20.03.2025

Weder geschüttelt noch gerührt: HSBI-Studierende optimieren Cocktailautomat – „Caipi“ als Mechatronik-Aufgabe am Campus Gütersloh

Gruppenaufnahme vor dem Cocktailautomaten
Beim After Work-Treffen in der Innovationsmanufaktur (IMA) in Gütersloh präsentierten (v.l.) Elias Löbbert, Merlin Scholz, Prof Dr. Thomas Freund und Tristan Lubitz den weiterentwickelten Cocktailautomaten erstmals der Öffentlichkeit. © P.Pollmeier / HSBI
Studierende des praxisintegrierten Studiengangs Mechatronik/Automatisierung am Campus Gütersloh der HSBI haben in einem Praxisprojekt einen Cocktailautomaten weiterentwickelt: Das Gerät kann Caipirinha mixen, inklusive Limettenpresse und Crushed Ice-Produktion. Der intuitiv bedienbare Automat erfüllt zudem die Anforderungen an den Industriestandard in Sachen Lebensmittelhygiene und Sicherheit.

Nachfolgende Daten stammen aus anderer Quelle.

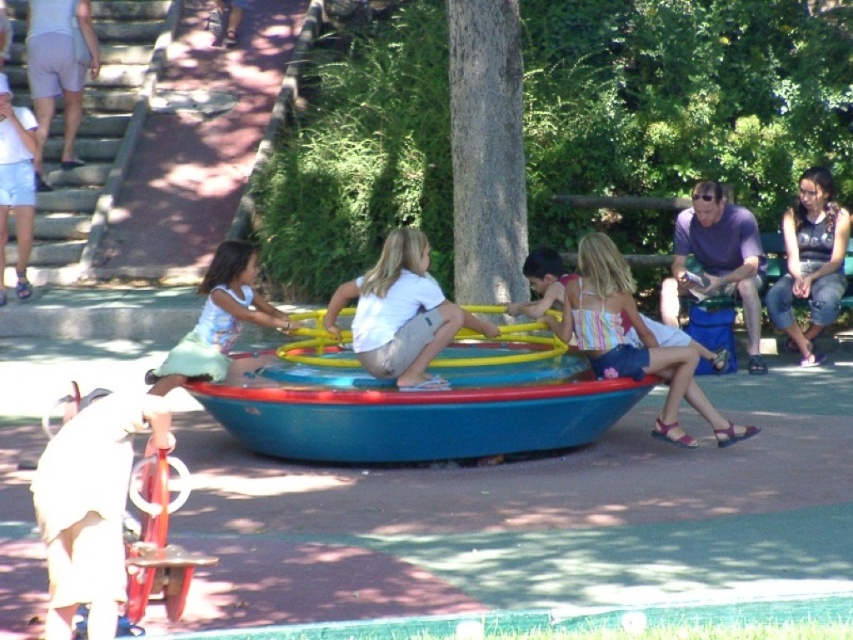 Image resolution: width=853 pixels, height=640 pixels. Find the location of `denim shorts at lower right`. denim shorts at lower right is located at coordinates (810, 260).

Is point (828, 212) farther from viewer compared to point (160, 394)?

Yes.

Find the location of `denim shorts at lower right`. denim shorts at lower right is located at coordinates (810, 260).

Between striped fabric dress at center and denim shorts at lower right, which one is positioned lower?

striped fabric dress at center is below.

Which is in front, point (566, 337) or point (833, 220)?

Point (566, 337) is in front.

You are a GUI agent. You are given a task and a screenshot of the screen. Output one action in this format:
    pyautogui.click(x=<x>, y=<y>)
    Task: Click on the striped fabric dress at center
    The width and height of the screenshot is (853, 640).
    Given the screenshot: What is the action you would take?
    pyautogui.click(x=630, y=344)

Is white cotton shirt at center bigger than denim shorts at lower right?

Incorrect, white cotton shirt at center is not larger than denim shorts at lower right.

Does white cotton shirt at center come behind denim shorts at lower right?

No, white cotton shirt at center is closer to the viewer.

Which is in front, point (469, 326) or point (834, 234)?

Point (469, 326) is in front.

Identify the location of white cotton shirt at center. (401, 314). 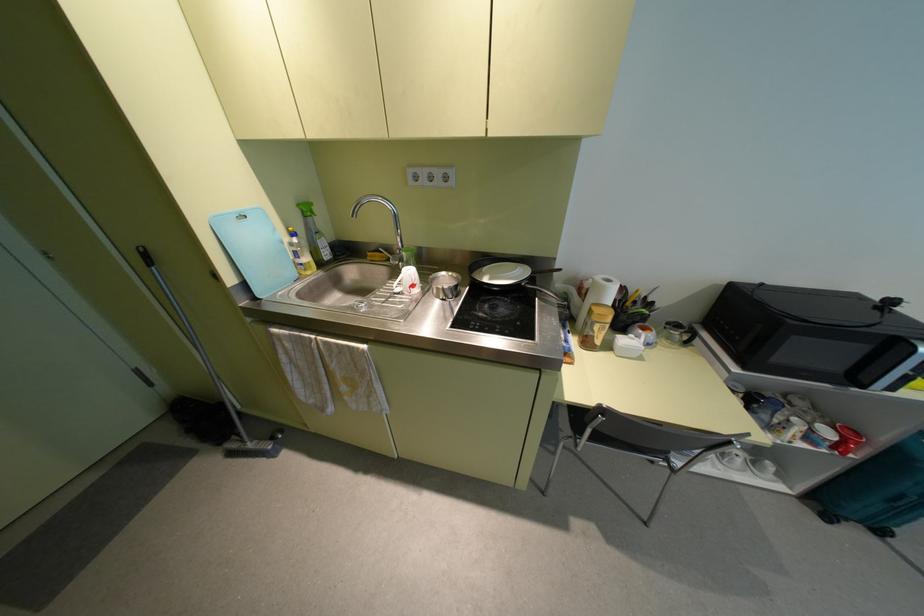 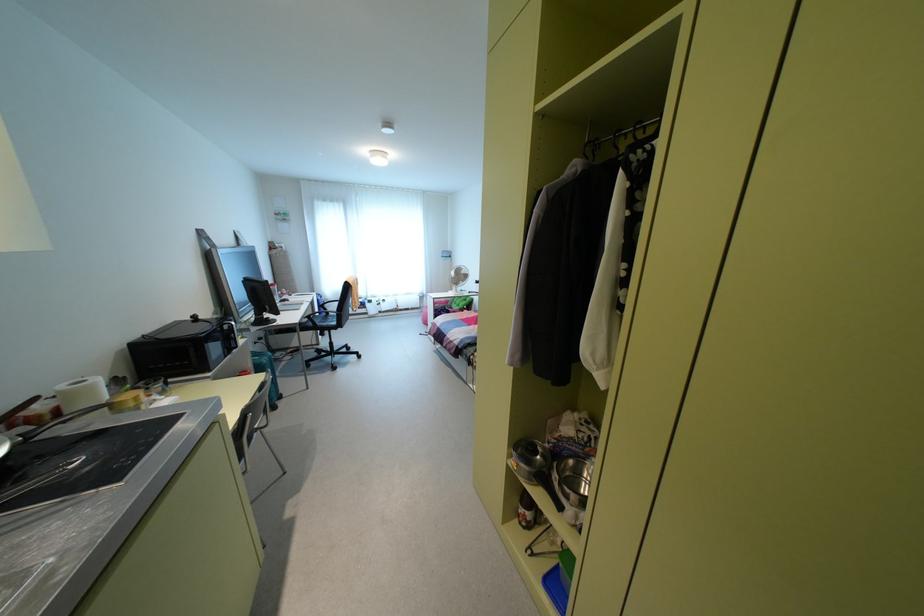 Locate, in the second image, the point that corresponds to (599,277) in the first image.

(62, 387) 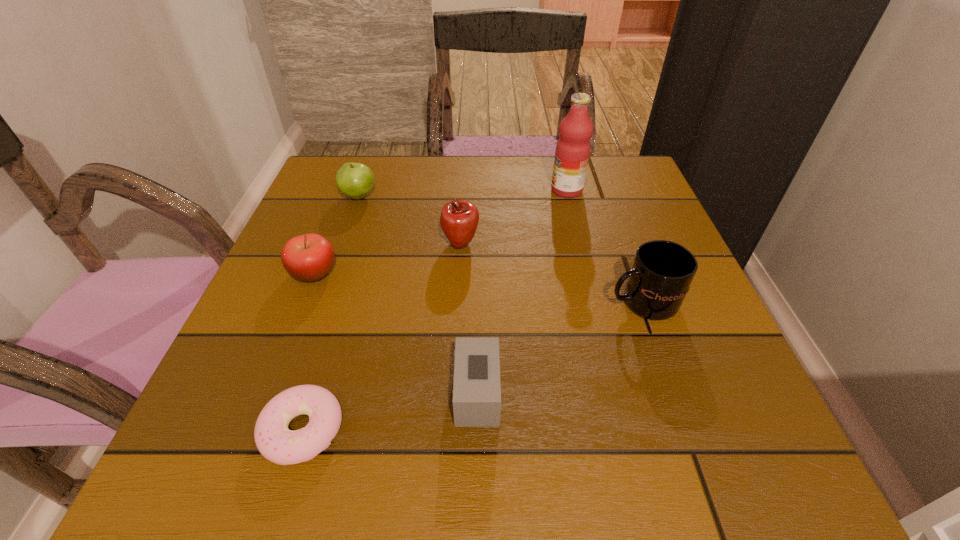 Identify the location of the fifth closest object to the rightmost apple. This screenshot has width=960, height=540. (476, 391).

Locate an element on the screen. the second closest object relative to the fruit juice is located at coordinates (662, 271).

Find the location of a particular element. The height and width of the screenshot is (540, 960). apple that is the third nearest to the alarm clock is located at coordinates (355, 180).

In order to click on apple that is the second nearest to the shortest object in this screenshot , I will do `click(459, 219)`.

Image resolution: width=960 pixels, height=540 pixels. I want to click on free region that satisfies the following two spatial constraints: 1. on the front side of the farthest apple; 2. on the left side of the rightmost apple, so 342,244. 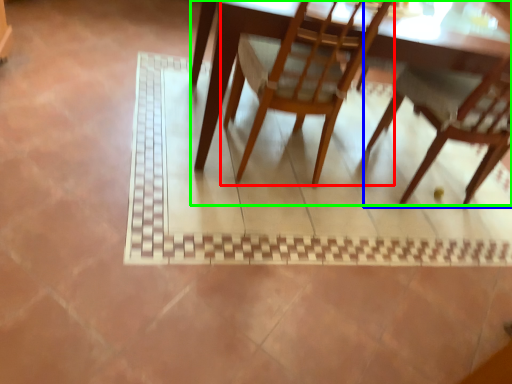 Question: Which is nearer to the chair (highlighted by a red box)? chair (highlighted by a blue box) or table (highlighted by a green box).

Choices:
 (A) chair
 (B) table

Answer: (B) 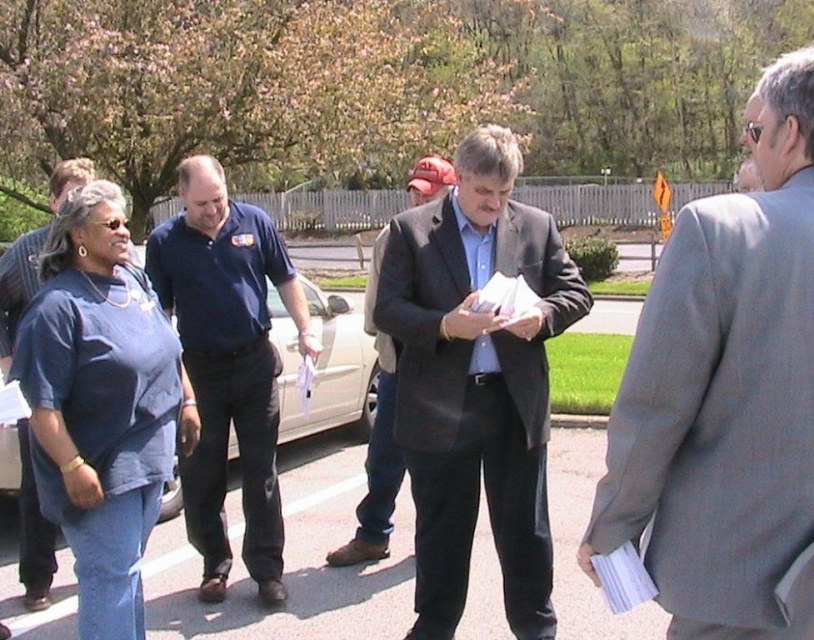 You are a fashion designer observing the image. You need to determine which item of clothing is shorter in height between the matte blue shirt at center and the dark gray wool coat at center. Which one is shorter?

The matte blue shirt at center is shorter in height compared to the dark gray wool coat at center. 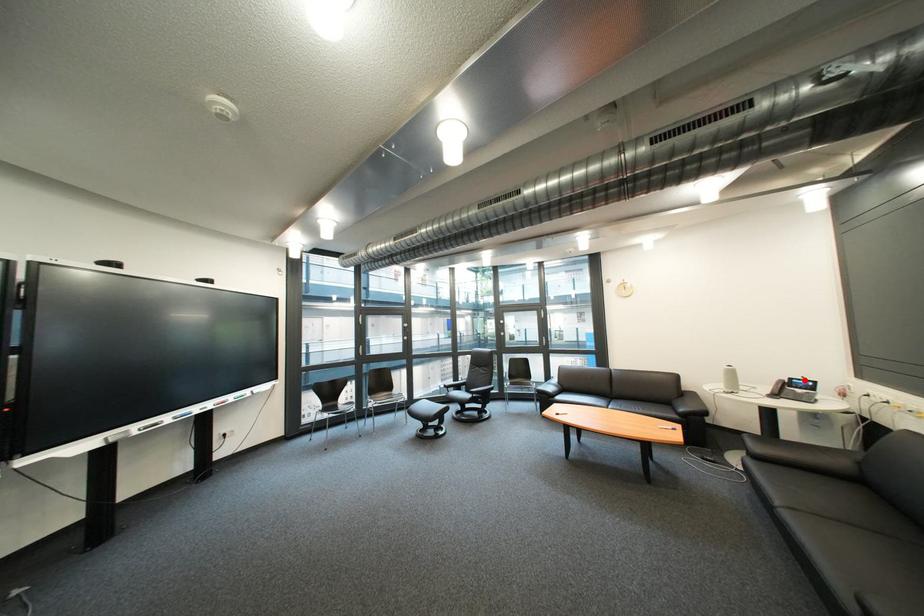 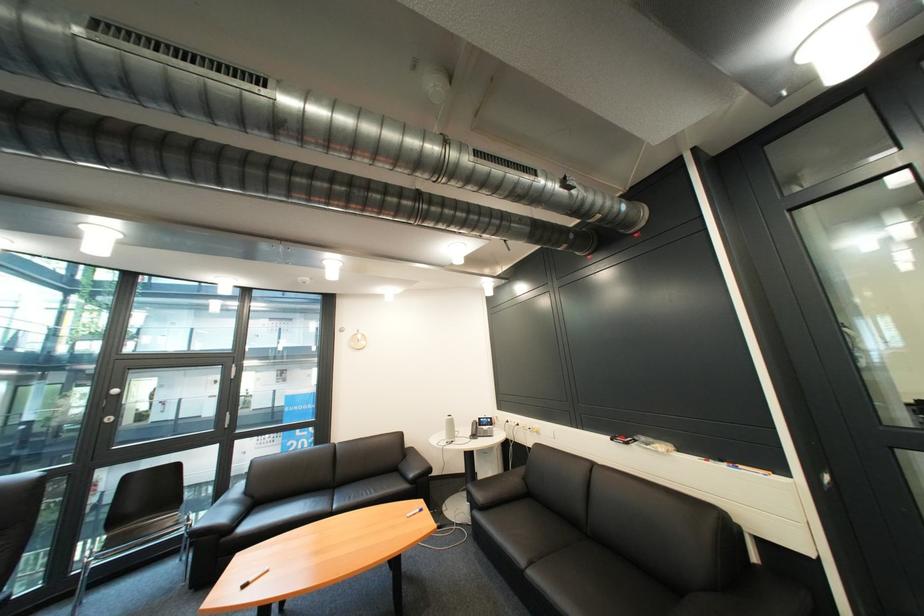 Question: I am providing you with two images of the same scene from different viewpoints. A red point is shown in image1. For the corresponding object point in image2, is it positioned nearer or farther from the camera?

Choices:
 (A) Nearer
 (B) Farther

Answer: (B) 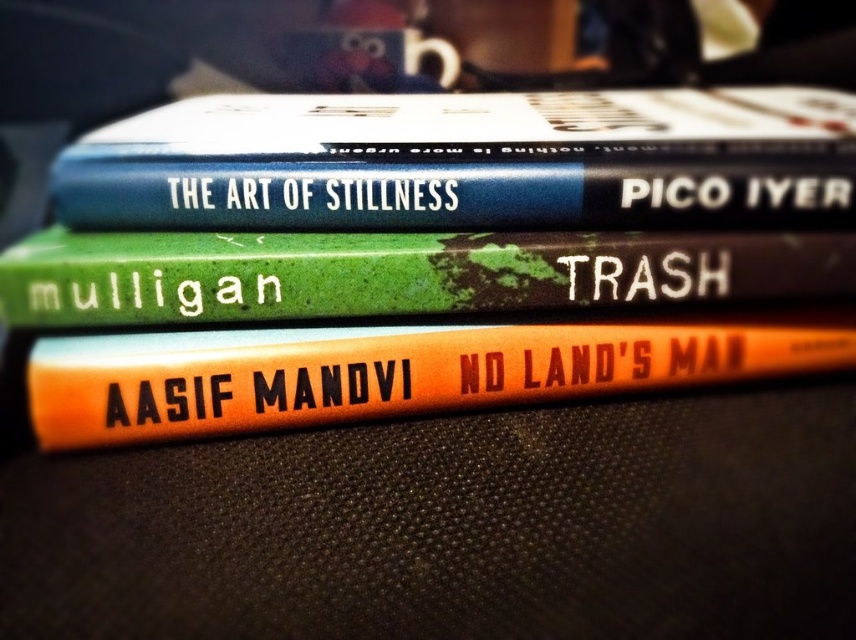 Question: Can you confirm if hardcover book at center is positioned above orange matte book at center?

Choices:
 (A) no
 (B) yes

Answer: (B)

Question: Where is orange matte book at center located in relation to green matte book at center in the image?

Choices:
 (A) right
 (B) left

Answer: (A)

Question: Which of the following is the closest to the observer?

Choices:
 (A) (568, 97)
 (B) (851, 358)
 (C) (721, 252)

Answer: (C)

Question: Based on their relative distances, which object is farther from the orange matte book at center?

Choices:
 (A) green matte book at center
 (B) hardcover book at center

Answer: (B)

Question: Estimate the real-world distances between objects in this image. Which object is farther from the green matte book at center?

Choices:
 (A) orange matte book at center
 (B) hardcover book at center

Answer: (B)

Question: Can you confirm if orange matte book at center is thinner than green matte book at center?

Choices:
 (A) yes
 (B) no

Answer: (A) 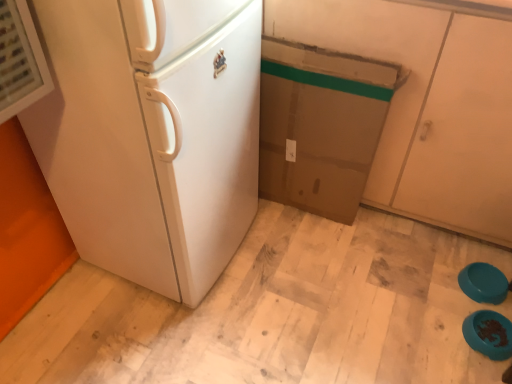 Locate an element on the screen. This screenshot has width=512, height=384. vacant space to the left of teal plastic bowls at lower right, the 2th appliance viewed from the front is located at coordinates (435, 285). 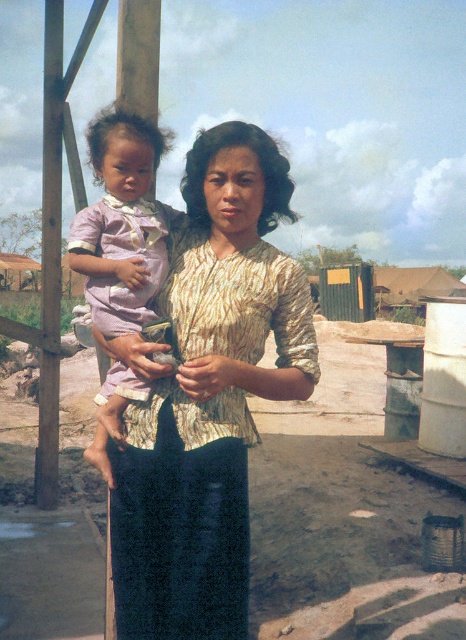 You are a photographer trying to capture a closeup of the printed fabric blouse at center and the pink satin dress at left. Which one is on the right side of the other?

The printed fabric blouse at center is positioned on the right side of pink satin dress at left.

You are a tailor who needs to determine which garment is taller between the printed fabric blouse at center and the pink satin dress at left. Based on the image, which one is taller?

The printed fabric blouse at center is taller than the pink satin dress at left according to the description.

You are a photographer trying to capture the woman and child in the scene. If you want to focus on the printed fabric blouse at center, where should you aim your camera? Please provide the coordinates mentioned in the description.

The printed fabric blouse at center is located at point [207,396], so you should aim your camera at those coordinates to focus on it.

Gütersloh (hsbi). Wie von Geisterhand bewegt sich ein Cocktail-Glas in Richtung eines mit Limetten gefüllten Elektrozylinders. Grün, pink, orange – die dahinterliegende Lichtschiene wechselt die Farbe und sorgt für echte Bar-Atmosphäre. Eine in Stücke zerkleinerte Limette fällt ins Glas, das zur nächsten Station fährt, Rohrzucker wird eingefüllt, ein Edelstahlstampfer zerdrückt die Frucht für die perfekte Menge Limettensaft. Beim nächsten Modul werden Eiswürfel zerkleinert. Durch ein Röhrchen erhält das brasilianische Kultgetränk an der nächsten Station seine wichtigste Zutat: den Zuckerrohr-Schnaps Cachaça. Fertig ist der Caipirinha. Der von fünf Studierenden des praxisintegrierten Studiengangs Mechatronik/Automatisierung der Hochschule Bielefeld (HSBI) am Campus Gütersloh weiterentwickelte Cocktailautomat ist der unbestrittene Star des After Work-Treffens in der Innovationsmanufaktur (IMA) in Gütersloh. Fasziniert beobachten die Gäste, wie die Maschine Cocktails mixt – mit oder ohne Alkohol. „Fünf Cocktails stehen zur Auswahl – in der Maschine sind jedoch Rezepte für 24 Mixgetränke hinterlegt“, erklärt Merlin Scholz, der mit seinen Kommilitonen Elias Löbbert und Tristan Lubitz erstmals den Cocktailautomaten der Öffentlichkeit präsentiert. Einfach per Touchscreen das gewünschte Getränk auswählen und schon geht es los.

© Timon Oelker / HSBI

Cocktailautomat erfolgreich optimiert

Prof. Freund erklärt Gästen der Innovationsmanufaktur die Cocktailmaschine
Dr. Thomas Freund, Professor für Lehrgebiet Elektrotechnik und Automatisierung am Campus Gütersloh, hat die Studierenden betreut.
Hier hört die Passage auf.